Se pourrait-il que le projet Royalmount soit pris dans une spirale du genre « on a dit au départ que c’était nul, on continue de dire que c’est nul parce que tout le monde répète en chœur que c’est nul » ?

Dans les faits, ce projet de 1,7 milliard de dollars (pour sa première phase), de la firme Carbonleo, a beaucoup évolué depuis les premiers dessins d’il y a cinq ans. Accusés d’avoir créé un concept jugé trop bling-bling, les promoteurs ont été à l’écoute des critiques et ont apporté un nombre important de modifications.

J’ai rencontré Claude Marcotte qui, avec Andrew Lutfy et Nicolas Désourdy, est à la tête de ce projet qui avait à l’origine une vocation purement commerciale et qui prendra vie à la jonction des autoroutes 15 et 40. Sur un toit offrant une vue imprenable sur le site, il m’a décrit ce qu’était Royalmount et ce qu’il est devenu.

PHOTO ROBERT SKINNER, LA PRESSE

Claude Marcotte, vice-président exécutif de Carbonleo, promoteur du projet Royalmount

Découvrant les premières maquettes, les maires de l’agglomération, la mairesse Valérie Plante en tête, de même que le gouvernement provincial ont brandi un drapeau jaune.
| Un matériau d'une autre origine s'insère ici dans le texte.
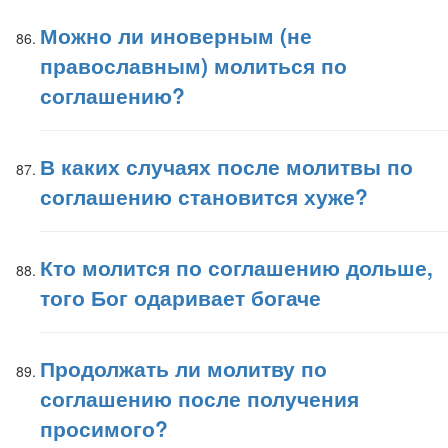
Можно ли иноверным (не
православным) молиться по
соглашению?
В каких случаях после молитвы по
соглашению становится хуже?
Кто молится по соглашению дольше,
того Бог одаривает богаче
Продолжать ли молитву по
соглашению после получения
просимого?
Au début de 2019, la Commission sur le développement économique et urbain a recommandé que le projet soit suspendu et que les concepteurs retournent faire leurs devoirs.

On a dit : « Il faut mettre du résidentiel ! » Les promoteurs ont ajouté cinq tours qui accueilleront au total 3250 appartements dont les prix varieront de 800 000 $ à 1,4 million de dollars. Pour cela, ils doivent toutefois obtenir un dézonage (leur terrain est zoné industriel).

On a dit : « Il ne faut pas répéter les erreurs de Griffintown ! » Les promoteurs ont ajouté une école (des discussions avec la commission scolaire Marguerite-Bourgeoys ont actuellement lieu), une garderie, un centre communautaire, une bibliothèque et une clinique.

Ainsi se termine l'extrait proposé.